Mezcalero has been an exciting addition on Broadway in DTLA for a couple of years now. It’s gained a reputation for its exceptional take on bar food and its adventurous drink program focusing mezcal from the beginning with all the blessed fruits of the agave plant. Mezcalero’s beverage director Nathan McCullough has reshuffled the cocktail menu for Spring and Summer with new exciting new takes on the mezcal inspired cocktail by incorporating clever foodie ideas and birthing them into fascinating beverage choices that shortcircuit the idea of food and drink as being 2 different things.  The question arises  “Do you drink it or eat it?”

Yes, his new mixes are still beverages and they are crafted in marvelous new combinations. For the presser, I (we) sat down and did the hard work of sipping and tasting these new concoctions. No tasting is complete without a few yummy bites to activate the palette. We all shared the mandatory chips, salsa, and guacamole before we ordered our food. My food choices were the Carne Asada taco (salsa verde, onion, and cilantro) and the Braised Tinga taco (braised chicken, onion, tomato and chipotle). Each was a delight as sips and bites intermingled as every new beverage was served.
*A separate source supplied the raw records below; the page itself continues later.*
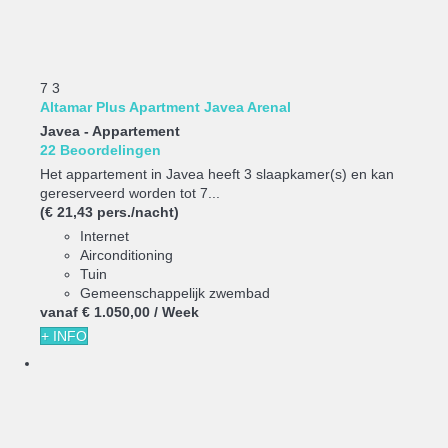
7
3
Altamar Plus Apartment Javea Arenal
Javea -
Appartement
22 Beoordelingen
Het appartement in Javea heeft 3 slaapkamer(s) en kan
gereserveerd worden tot 7...
(€ 21,43 pers./nacht)
Internet
Airconditioning
Tuin
Gemeenschappelijk zwembad
vanaf
€ 1.050,
00
/ Week
+ INFO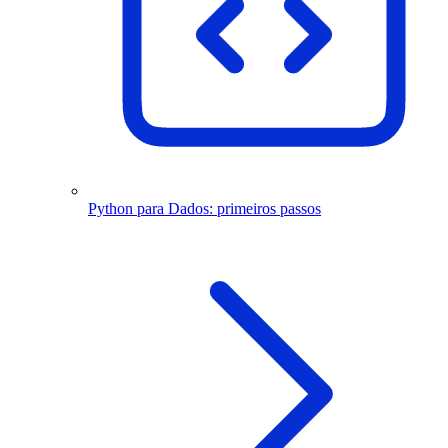
Python para Dados: primeiros passos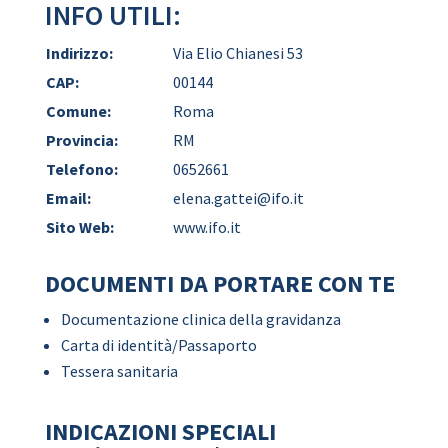
INFO UTILI:
Indirizzo:
Via Elio Chianesi 53
CAP:
00144
Comune:
Roma
Provincia:
RM
Telefono:
0652661
Email:
elena.gattei@ifo.it
Sito Web:
www.ifo.it
DOCUMENTI DA PORTARE CON TE
Documentazione clinica della gravidanza
Carta di identità/Passaporto
Tessera sanitaria
INDICAZIONI SPECIALI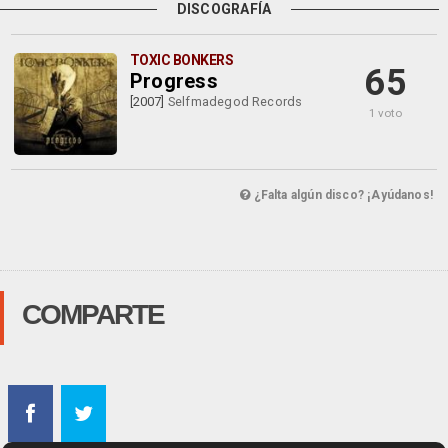
DISCOGRAFÍA
TOXIC BONKERS
65
Progress
[2007]
Selfmadegod Records
1 voto
¿Falta algún disco? ¡Ayúdanos!
COMPARTE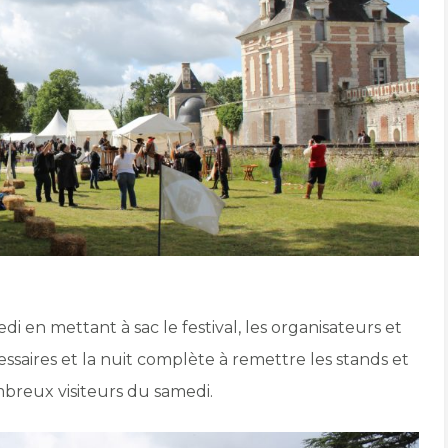
i en mettant à sac le festival, les organisateurs et
ssaires et la nuit complète à remettre les stands et
ombreux visiteurs du samedi.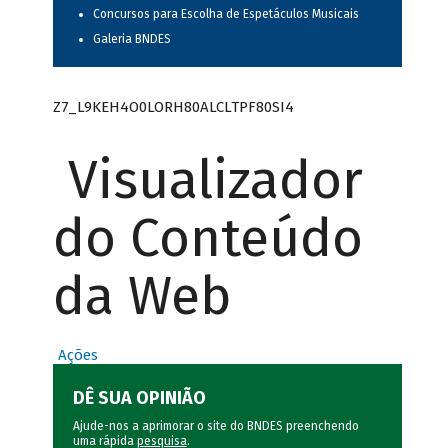
Concursos para Escolha de Espetáculos Musicais
Galeria BNDES
Z7_L9KEH4O0LORH80ALCLTPF80SI4
Visualizador
do Conteúdo
da Web
Ações
DÊ SUA OPINIÃO
Ajude-nos a aprimorar o site do BNDES preenchendo
uma rápida
pesquisa
.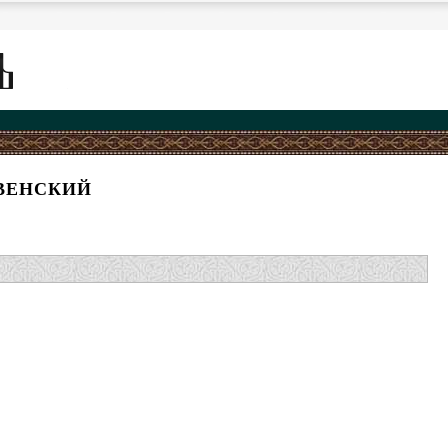
ВЕНСКИЙ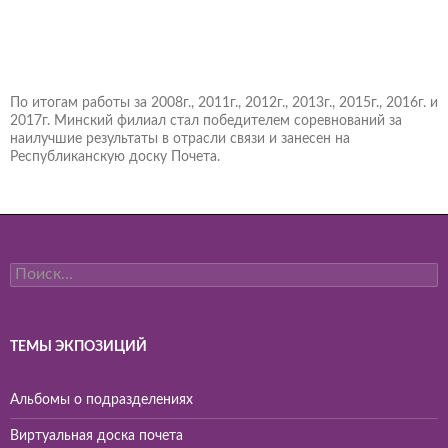
По итогам работы за 2008г., 2011г., 2012г., 2013г., 2015г., 2016г. и
2017г. Минский филиал стал победителем соревнований за
наилучшие результаты в отрасли связи и занесен на
Республиканскую доску Почета.
Найти:
ТЕМЫ ЭКПОЗИЦИЙ
Альбомы о подразделениях
Виртуальная доска почета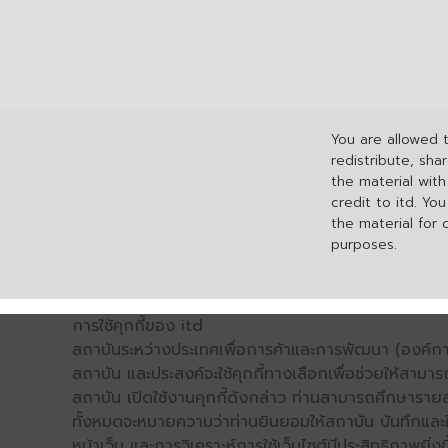
You are allowed 
redistribute, sha
the material wit
credit to itd. Yo
the material for
purposes.
การใช้คุกกี้ของ itd
สถาบันระหว่างประเทศเพื่อการค้าและการพัฒนา (องค์การ
สถาบัน และประสงค์จะใช้คุกกี้ทางเลือกเพื่อช่วยให้สามาร
สถาบัน เปิดใช้งานคุกกี้ดังกล่าว ท่านสามารถศึกษารายล
ทั้งหมดจะหมายความว่าท่านยินยอมให้สถาบัน บันทึกและใช้
หน้าเว็บ และการวิเคราะห์การใช้เว็บไซต์มีประสิทธิภาพย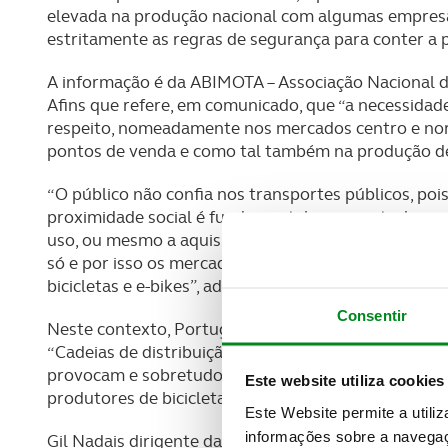
elevada na produção nacional com algumas empresa
estritamente as regras de segurança para conter a 
A informação é da ABIMOTA – Associação Nacional da
Afins que refere, em comunicado, que “a necessidad
respeito, nomeadamente nos mercados centro e nor
pontos de venda e como tal também na produção de b
“O público não confia nos transportes públicos, poi
proximidade social é fundamental para controlar a 
uso, ou mesmo a aquisição do automóvel não se ap
só e por isso os mercados, com enfoque na Alemanh
bicicletas e e-bikes”, adianta aquela associação.
Consentir
Neste contexto, Portugal está a surgir como o loca
“Cadeias de distribuição curtas, capacidade de prod
provocam e sobretudo aumentam a procura do noss
Este website utiliza cookies
produtores de bicicletas.
Este Website permite a utili
informações sobre a navegaç
Gil Nadais dirigente da ABIMOTA refere ainda que “a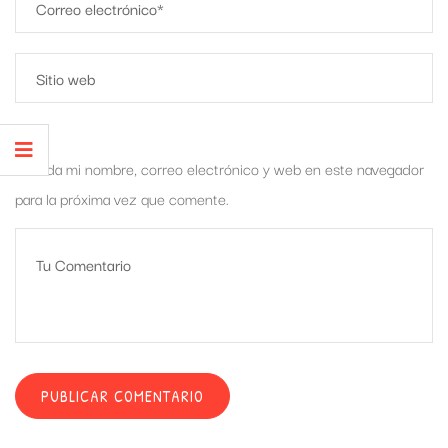
Guarda mi nombre, correo electrónico y web en este navegador
para la próxima vez que comente.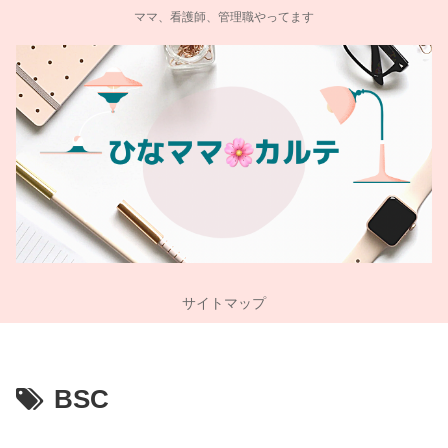
ママ、看護師、管理職やってます
サイトマップ
BSC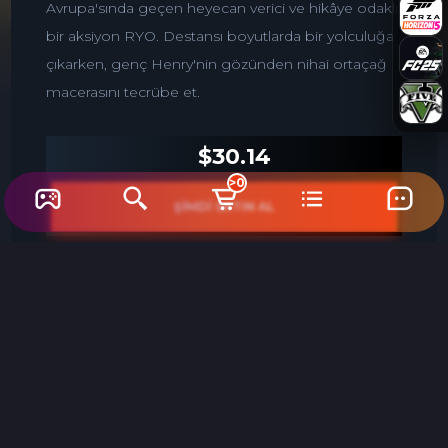
Avrupa'sında geçen heyecan verici ve hikâye odaklı
bir aksiyon RYO. Destansı boyutlarda bir yolculuğa
çıkarken, genç Henry'nin gözünden nihai ortaçağ
macerasını tecrübe et.
$30.14
>0
ŞİMDİ SATIN AL
Ürünler
Oyun Hakkında
Yorumlar
Galeri
Sistem Gereksinimleri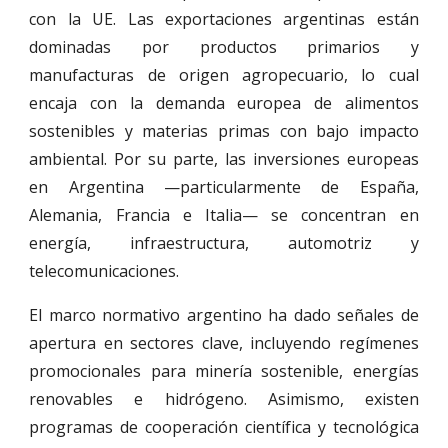
con la UE. Las exportaciones argentinas están
dominadas por productos primarios y
manufacturas de origen agropecuario, lo cual
encaja con la demanda europea de alimentos
sostenibles y materias primas con bajo impacto
ambiental. Por su parte, las inversiones europeas
en Argentina —particularmente de España,
Alemania, Francia e Italia— se concentran en
energía, infraestructura, automotriz y
telecomunicaciones.
El marco normativo argentino ha dado señales de
apertura en sectores clave, incluyendo regímenes
promocionales para minería sostenible, energías
renovables e hidrógeno. Asimismo, existen
programas de cooperación científica y tecnológica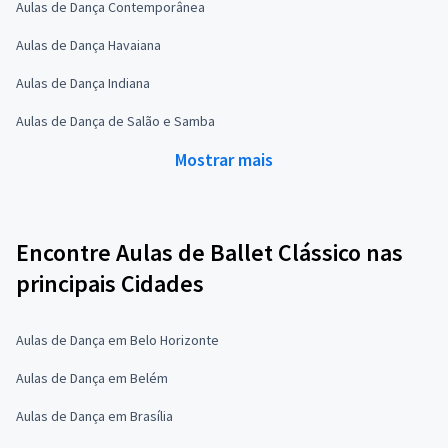
Aulas de Dança Contemporânea
Aulas de Dança Havaiana
Aulas de Dança Indiana
Aulas de Dança de Salão e Samba
Mostrar mais
Encontre Aulas de Ballet Clássico nas
principais Cidades
Aulas de Dança em Belo Horizonte
Aulas de Dança em Belém
Aulas de Dança em Brasília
The first of the 2 tasting rounds arrived  that included “Tig Bitty Fresca”, “Shady Cricketry”, ‘Cheesus Take the Wheel” “Salty Affair” and the “Maria Concita”. Tig Bitty Fresca was a light and lively, a sweet delight, while Shady Cricketry was darker earthy umami owed its flavor to the use of “Chapulin”, real crickets, infused mezcal to the drink. Cheesus Take the Wheel sung deliciously all the way through and was a wonderful flavor surprise of Spanish goat cheese, cheese without the farm – no gaminess and pure enduring cheese satisfaction! Salty Affair paid homage to carnitas in a pickle back way with its a saline tip of the hat to pork and peppers dotted with swimming peppercorns that zested up the drink. Maria Conchita was as delightful and it was delicious set in what looks like a terracotta pear cup is fruity fresh and wild with a lively tropical zing.

The second arrives with “Tickle My Beans”, “Smoke Em if You Got Em”, “Rio De Tequila” and “Wanna Be Chulo”. Tickle My Beans, awe yeah, the blessed frijole mixed with the rice and celery had a subtle lingering quality that was both familiar and unique in a cocktail. Smoke Em if You Got Em reflected the underlying burnt tortilla with the sweetness of the byrrh quinquina mixed with the freshness of the celery and lime. Rio De Tequila was creamy frothy and fun garnished with a slice of dried lime anchored in the cocktail glass with an avocado pit. Wanna Be Chulo was smokey and hinted at the sweet burnt croissant infused mezcal create around and satisfying taste.

Nathan takes his extensive knowledge of Mezcal, Tequila, Sotol, Raicilla, and other spirits building on these with wildly imaginative infusions he creates. Then he combines these elixirs with a wide variety of the freshest ingredients creating unique and innovative handcrafted cocktails that are complex, nuanced and elevated whisking you away from the drudgery of the common drink. Mescalero’s mixology ethos turns average into exotic with ingredients like Goat Cheese, Beans, Rice, Cheese, Crickets and more into exciting beverages added to the Summer menu to enchant and cool off these long days of summer and simmering nights.

Happy Hour from 3-7pm daily. Mezcalero is located at 510 S. Broadway in DTLA.